The EU Commission has failed to prove that it has the rule of law crisis under control. It continues to emphasise the importance of maintaining rule of law standards and promoting rule of law culture, which completely ignores the fact that, in some parts of the Union, there is not much rule of law left to maintain.Footnote 110 What seems to be lost on the Commission is that dialogue will only work if a Member State genuinely intends to operate within the parameters of the fundamental values.Footnote 111 What has happened in Poland and Hungary over the past decade has proven that dialogue only exacerbates rule of law backsliding in countries that no longer want to play by the rules.Footnote 112

The Commission’s response continues to be fragmented and incoherent, as made evident by its inadequate reporting of the rule of law situation in Lithuania. In order to fulfil the purpose of the Rule of Law Mechanism the 2022 reports, which are still in production at the time of this writing, need to reflect upon the failings of the first two reports in order to serve any practical benefit in the fight against rule of law backsliding in the Union.

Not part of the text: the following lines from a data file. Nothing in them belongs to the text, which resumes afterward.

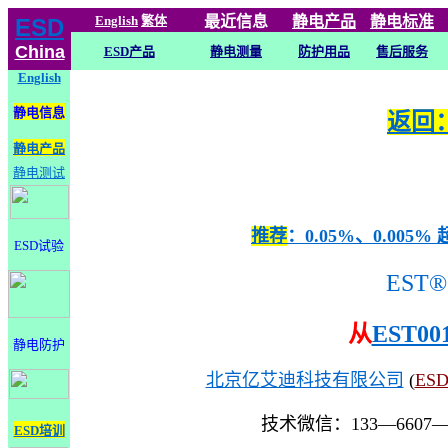
English
繁体
最近信息
静电
产品
静电标准
ESD
China
ESD产品
静电测量
防护用品
售后服务
English
静电信息
返回：
静电产品
静电测试
推荐
：0.05%、0.0
ESD试验
EST®
从
EST00
静电防护
北京亿艾迪科技有限公司
(
ES
技术微信：133—6607
ESD培训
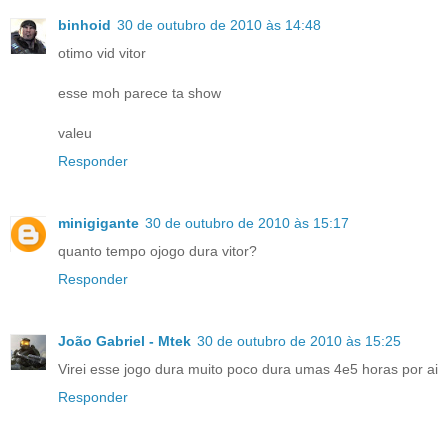
binhoid
30 de outubro de 2010 às 14:48
otimo vid vitor
esse moh parece ta show
valeu
Responder
minigigante
30 de outubro de 2010 às 15:17
quanto tempo ojogo dura vitor?
Responder
João Gabriel - Mtek
30 de outubro de 2010 às 15:25
Virei esse jogo dura muito poco dura umas 4e5 horas por ai
Responder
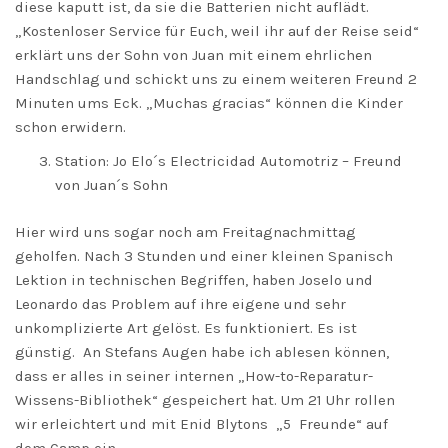
diese kaputt ist, da sie die Batterien nicht auflädt.
„Kostenloser Service für Euch, weil ihr auf der Reise seid“
erklärt uns der Sohn von Juan mit einem ehrlichen
Handschlag und schickt uns zu einem weiteren Freund 2
Minuten ums Eck. „Muchas gracias“ können die Kinder
schon erwidern.
Station: Jo Elo´s Electricidad Automotriz – Freund
von Juan´s Sohn
Hier wird uns sogar noch am Freitagnachmittag
geholfen. Nach 3 Stunden und einer kleinen Spanisch
Lektion in technischen Begriffen, haben Joselo und
Leonardo das Problem auf ihre eigene und sehr
unkomplizierte Art gelöst. Es funktioniert. Es ist
günstig. An Stefans Augen habe ich ablesen können,
dass er alles in seiner internen „How-to-Reparatur-
Wissens-Bibliothek“ gespeichert hat. Um 21 Uhr rollen
wir erleichtert und mit Enid Blytons „5 Freunde“ auf
dem Camp ein.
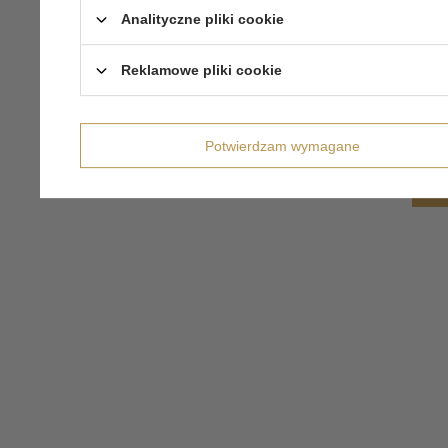
Analityczne pliki cookie
Reklamowe pliki cookie
Potwierdzam wymagane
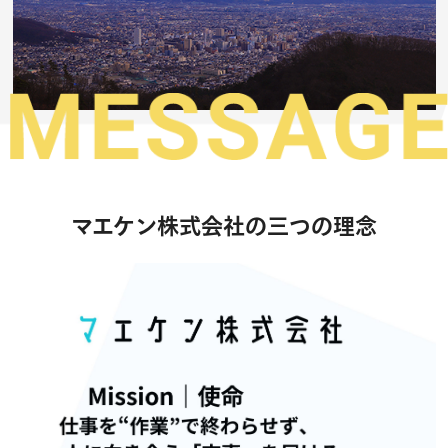
マエケン株式会社の三つの理念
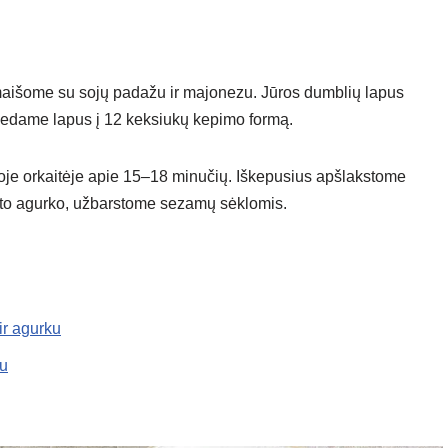
maišome su sojų padažu ir majonezu. Jūros dumblių lapus
dedame lapus į 12 keksiukų kepimo formą.
toje orkaitėje apie 15–18 minučių. Iškepusius apšlakstome
yto agurko, užbarstome sezamų sėklomis.
ir agurku
iu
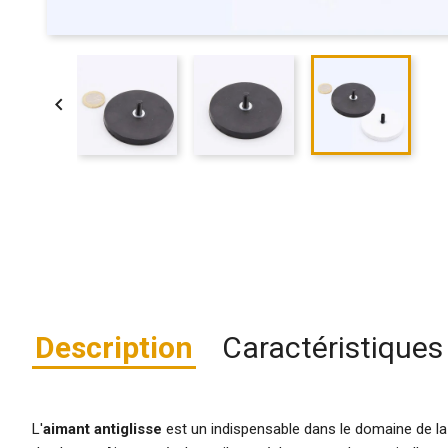

Description
Caractéristiques
L'
aimant antiglisse
est un indispensable dans le domaine de la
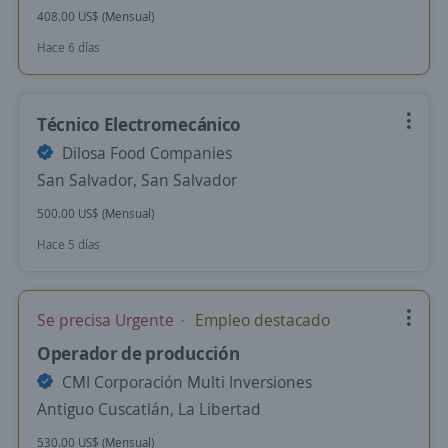
408.00 US$ (Mensual)
Hace 6 días
Técnico Electromecánico
Dilosa Food Companies
San Salvador, San Salvador
500.00 US$ (Mensual)
Hace 5 días
Se precisa Urgente
Empleo destacado
Operador de producción
CMI Corporación Multi Inversiones
Antiguo Cuscatlán, La Libertad
530.00 US$ (Mensual)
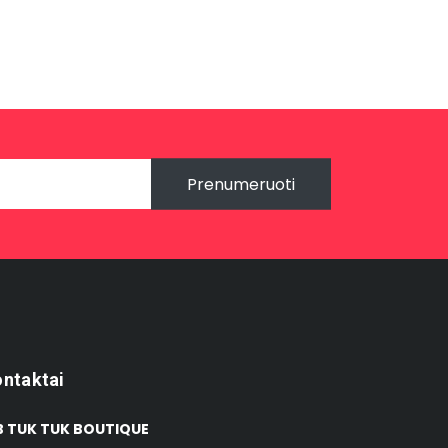
Prenumeruoti
ntaktai
 TUK TUK BOUTIQUE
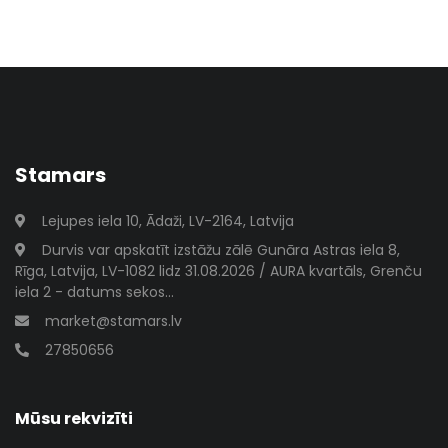
Stamars
Lejupes iela 10, Ādaži, LV-2164, Latvija
Durvis var apskatīt izstāžu zālē Gunāra Astras iela 8,
Rīga, Latvija, LV-1082 lidz 31.08.2026 / AURA kvartāls, Grenču
iela 2 - datums sekos...
market@stamars.lv
27850656
Mūsu rekvizīti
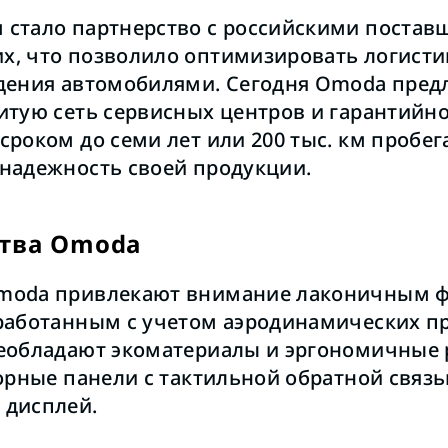
стало партнерство с российскими поста
, что позволило оптимизировать логистик
дения автомобилями. Сегодня Omoda пред
итую сеть сервисных центров и гарантийн
роком до семи лет или 200 тыс. км пробег
надежность своей продукции.
тва Omoda
moda привлекают внимание лаконичным 
работанным с учетом аэродинамических п
еобладают экоматериалы и эргономичные 
сорные панели с тактильной обратной связь
 дисплей.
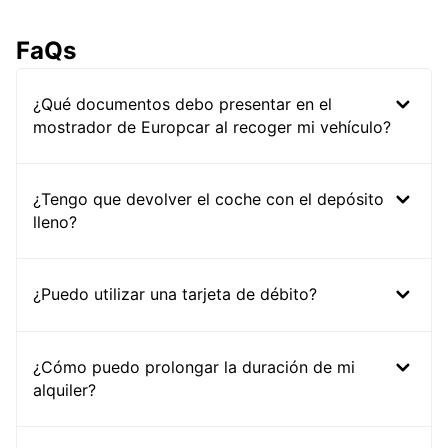
FaQs
¿Qué documentos debo presentar en el
mostrador de Europcar al recoger mi vehículo?
¿Tengo que devolver el coche con el depósito
lleno?
¿Puedo utilizar una tarjeta de débito?
¿Cómo puedo prolongar la duración de mi
alquiler?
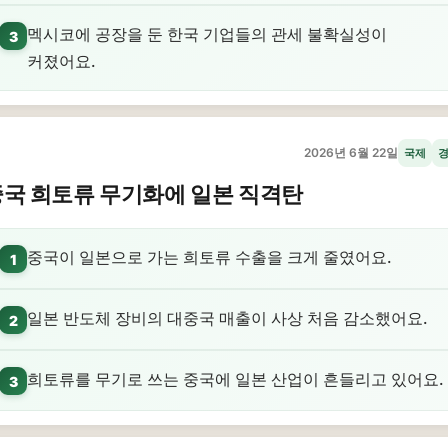
멕시코에 공장을 둔 한국 기업들의 관세 불확실성이
3
커졌어요.
2026년 6월 22일
국제
국 희토류 무기화에 일본 직격탄
중국이 일본으로 가는 희토류 수출을 크게 줄였어요.
1
일본 반도체 장비의 대중국 매출이 사상 처음 감소했어요.
2
희토류를 무기로 쓰는 중국에 일본 산업이 흔들리고 있어요.
3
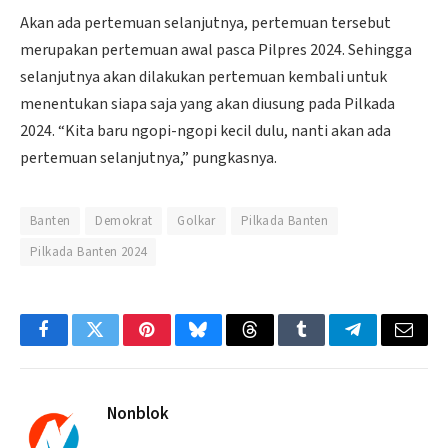
Akan ada pertemuan selanjutnya, pertemuan tersebut
merupakan pertemuan awal pasca Pilpres 2024. Sehingga
selanjutnya akan dilakukan pertemuan kembali untuk
menentukan siapa saja yang akan diusung pada Pilkada
2024. “Kita baru ngopi-ngopi kecil dulu, nanti akan ada
pertemuan selanjutnya,” pungkasnya.
Banten
Demokrat
Golkar
Pilkada Banten
Pilkada Banten 2024
Facebook
Twitter
Pinterest
Bluesky
Threads
Tumblr
Telegram
Email
Nonblok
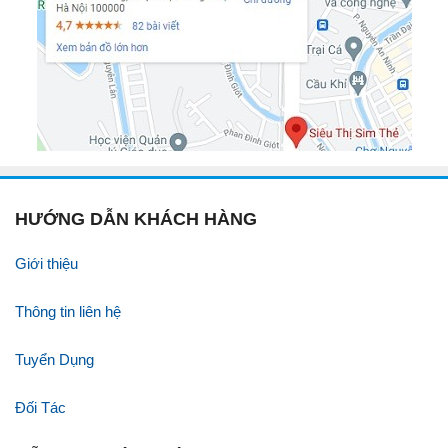
HƯỚNG DẪN KHÁCH HÀNG
Giới thiệu
Thông tin liên hệ
Tuyển Dụng
Đối Tác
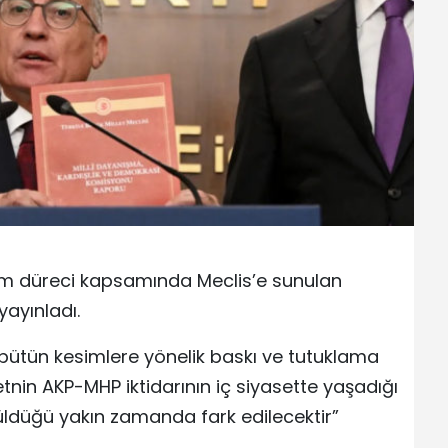
üm düreci kapsamında Meclis’e sunulan
yayınladı.
bütün kesimlere yönelik baskı ve tutuklama
tnin AKP-MHP iktidarının iç siyasette yaşadığı
üldüğü yakın zamanda fark edilecektir”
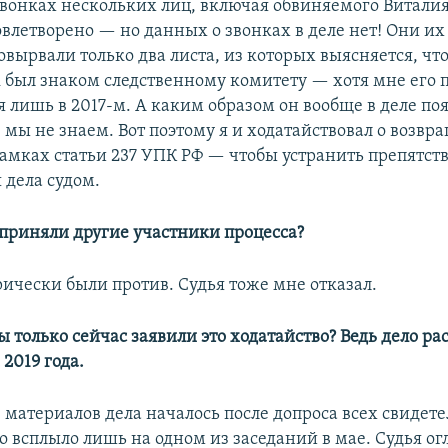
вонках нескольких лиц, включая обвиняемого Витали
влетворено — но данных о звонках в деле нет! Они их 
вырвали только два листа, из которых выясняется, что
 был знаком следственному комитету — хотя мне его 
 лишь в 2017-м. А каким образом он вообще в деле поя
 мы не знаем. Вот поэтому я и ходатайствовал о возвр
рамках статьи 237 УПК РФ — чтобы устранить препятст
 дела судом.
сприняли другие участники процесса?
рически были против. Судья тоже мне отказал.
 только сейчас заявили это ходатайство? Ведь дело ра
 2019 года.
материалов дела началось после допроса всех свидетел
о всплыло лишь на одном из заседаний в мае. Судья о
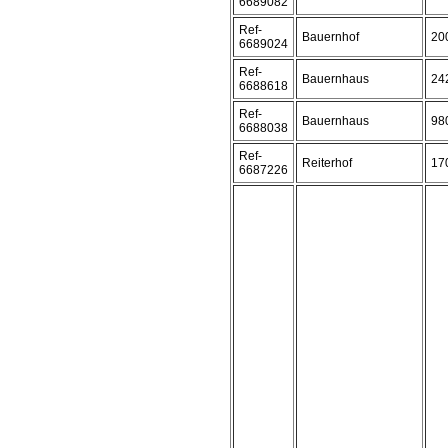
6689082
Ref-
Bauernhof
20
6689024
Ref-
Bauernhaus
24
6688618
Ref-
Bauernhaus
98
6688038
Ref-
Reiterhof
17
6687226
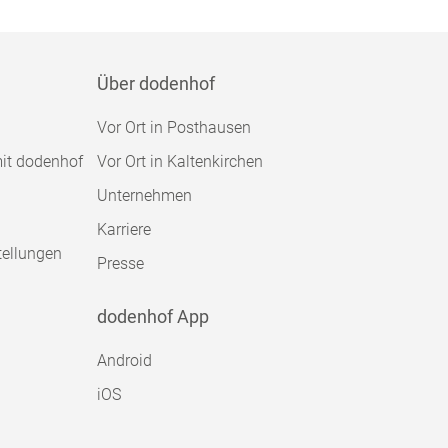
Über dodenhof
Vor Ort in Posthausen
mit dodenhof
Vor Ort in Kaltenkirchen
Unternehmen
Karriere
tellungen
Presse
dodenhof App
Android
iOS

Specifically, the overly positive tone and failure to report rule of law violations truthfully render the reports ineffective.Footnote 113 Indeed, this article has pointed out that despite the shortcomings of the Rule of Law Reports so far, they remain a very promising tool which has the potential to help turn the tide in favour of the EU in the fight to protect the rule of law. However, in order for reporting to work, the Commission must reconsider their approach so far and engage in finding ways to strengthen the current blueprint of this tool. Even small adjustments such as the inclusion of specific recommendations to each Member State or larger reforms such as the introduction of a scoring system to numerically measure compliance with various aspects of the rule of law could provide more reliable reports and should be considered.Footnote 114 Overall, the Commission needs to learn from the mistakes it has made in dealing with Poland and Hungary and use the rule of law tools it has created effectively. It must heed the advice of experts and refrain from viewing individual breaches of the rule of law in isolation.Footnote 115 This means that the next Rule of Law Report on Lithuania must recognise that an executive’s persistent tampering with the nomination of Constitutional Court Judges, illegal dismissal of an apex court judge, and attempts to curb free media over a short period are not accidental. These breaches represent a systemic attack on the rule of law, and turning a blind eye to this fact undermines the whole endeavour of protecting the EU’s fundamental values. Furthermore, these superficial reports enable what Bárd terms ‘whataboutery’—the ability of countries which consciously exploit the weaknesses of the rule of law to feed a conspiracy theory that the EU is treating them inequitably.Footnote 116 Unless these reports join the dots between individual breaches of the rule of law in a Member State to unveil its systemic nature, the future of the EU is unthinkable.